Data records -
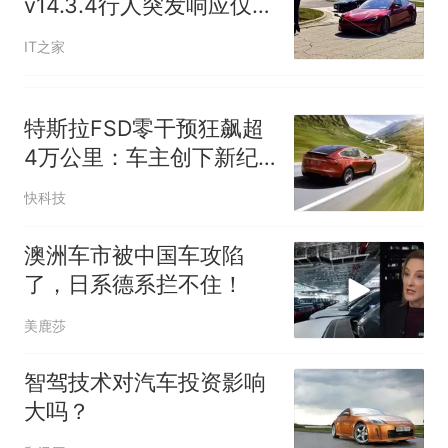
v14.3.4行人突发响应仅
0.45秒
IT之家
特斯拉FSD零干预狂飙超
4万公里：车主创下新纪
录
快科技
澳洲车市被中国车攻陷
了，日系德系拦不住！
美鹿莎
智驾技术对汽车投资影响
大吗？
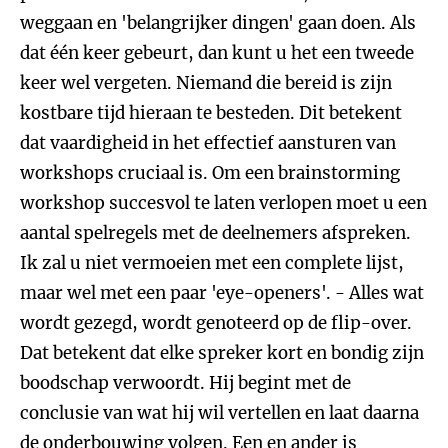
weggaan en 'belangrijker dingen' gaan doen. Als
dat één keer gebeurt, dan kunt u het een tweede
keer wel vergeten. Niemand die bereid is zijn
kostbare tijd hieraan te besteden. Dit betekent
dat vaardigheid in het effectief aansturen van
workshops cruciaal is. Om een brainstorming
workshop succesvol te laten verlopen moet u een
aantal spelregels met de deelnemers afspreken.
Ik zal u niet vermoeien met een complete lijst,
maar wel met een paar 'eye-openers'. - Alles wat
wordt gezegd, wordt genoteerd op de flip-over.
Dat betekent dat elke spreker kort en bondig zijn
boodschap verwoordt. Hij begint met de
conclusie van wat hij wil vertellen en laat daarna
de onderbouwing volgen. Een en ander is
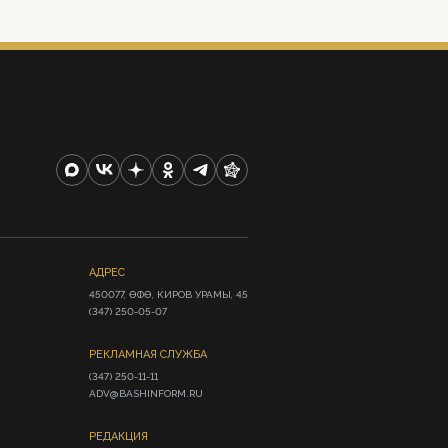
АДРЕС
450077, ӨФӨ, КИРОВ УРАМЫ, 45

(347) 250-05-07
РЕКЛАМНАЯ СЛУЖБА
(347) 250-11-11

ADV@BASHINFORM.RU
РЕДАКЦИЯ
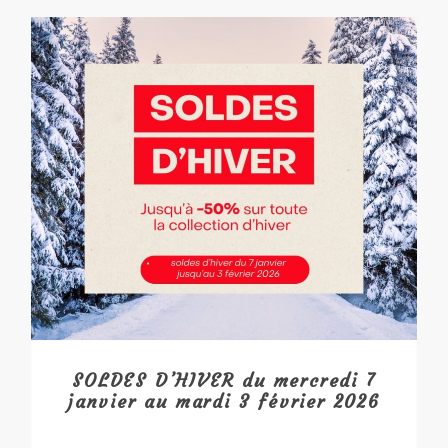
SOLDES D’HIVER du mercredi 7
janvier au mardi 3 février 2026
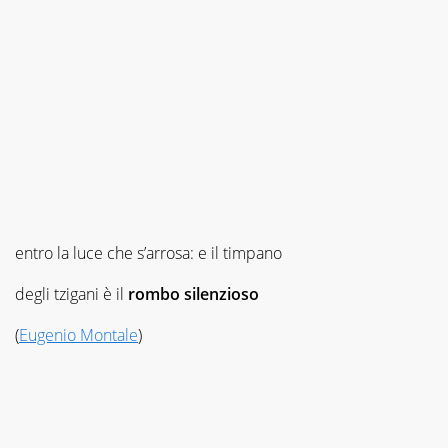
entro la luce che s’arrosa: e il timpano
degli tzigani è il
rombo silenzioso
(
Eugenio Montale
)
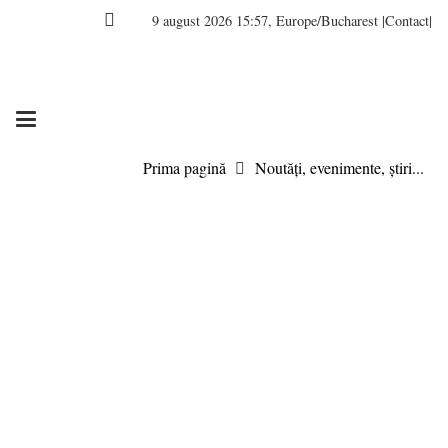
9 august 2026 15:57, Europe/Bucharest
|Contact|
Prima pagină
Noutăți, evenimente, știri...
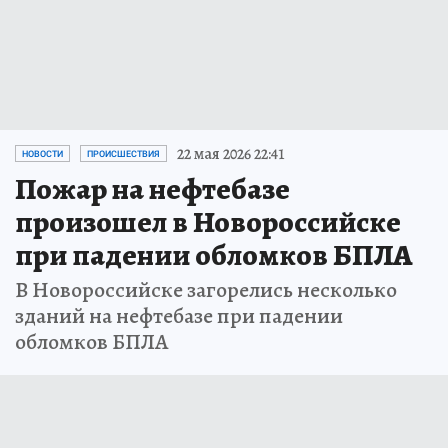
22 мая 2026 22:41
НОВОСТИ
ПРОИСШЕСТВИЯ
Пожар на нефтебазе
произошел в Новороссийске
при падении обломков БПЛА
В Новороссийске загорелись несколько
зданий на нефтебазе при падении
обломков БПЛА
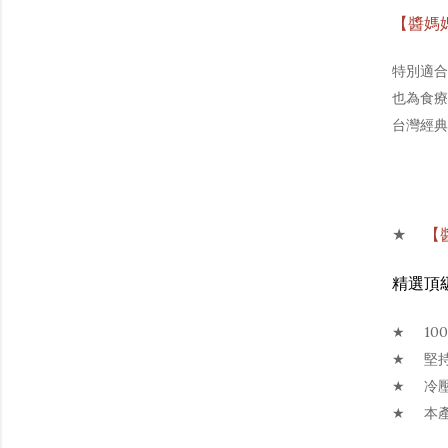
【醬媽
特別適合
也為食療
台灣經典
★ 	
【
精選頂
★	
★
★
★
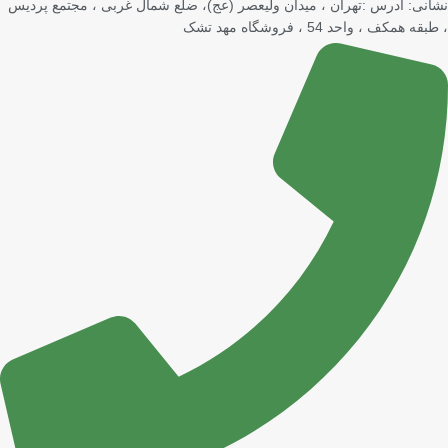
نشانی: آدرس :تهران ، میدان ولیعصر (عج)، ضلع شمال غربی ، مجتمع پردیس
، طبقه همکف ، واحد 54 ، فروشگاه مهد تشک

Goal of the exercise -
Everything in the data except the pictures must be transcribed exactly.

Your solution -
v14.3.4行人突发响应仅
0.45秒
IT之家
特斯拉FSD零干预狂飙超
4万公里：车主创下新纪
录
快科技
澳洲车市被中国车攻陷
了，日系德系拦不住！
美鹿莎
智驾技术对汽车投资影响
大吗？
weggaan en 'belangrijker dingen' gaan doen. Als
dat één keer gebeurt, dan kunt u het een tweede
keer wel vergeten. Niemand die bereid is zijn
kostbare tijd hieraan te besteden. Dit betekent
dat vaardigheid in het effectief aansturen van
workshops cruciaal is. Om een brainstorming
workshop succesvol te laten verlopen moet u een
aantal spelregels met de deelnemers afspreken.
Ik zal u niet vermoeien met een complete lijst,
maar wel met een paar 'eye-openers'. - Alles wat
wordt gezegd, wordt genoteerd op de flip-over.
Dat betekent dat elke spreker kort en bondig zijn
boodschap verwoordt. Hij begint met de
conclusie van wat hij wil vertellen en laat daarna
de onderbouwing volgen. Een en ander is
АДРЕС
450077, ӨФӨ, КИРОВ УРАМЫ, 45

(347) 250-05-07
РЕКЛАМНАЯ СЛУЖБА
(347) 250-11-11

ADV@BASHINFORM.RU
РЕДАКЦИЯ
SOLDES D’HIVER du mercredi 7
janvier au mardi 3 février 2026
entro la luce che s’arrosa: e il timpano
degli tzigani è il
rombo silenzioso
(
Eugenio Montale
)
9 august 2026 15:57, Europe/Bucharest
|Contact|
Prima pagină
Noutăți, evenimente, știri...
22 мая 2026 22:41
НОВОСТИ
ПРОИСШЕСТВИЯ
Пожар на нефтебазе
произошел в Новороссийске
при падении обломков БПЛА
В Новороссийске загорелись несколько
зданий на нефтебазе при падении
обломков БПЛА
【醬媽
特別適合
也為食療
台灣經典
★ 	
【
精選頂
★	
★
★
★
نشانی: آدرس :تهران ، میدان ولیعصر (عج)، ضلع شمال غربی ، مجتمع پردیس
، طبقه همکف ، واحد 54 ، فروشگاه مهد تشک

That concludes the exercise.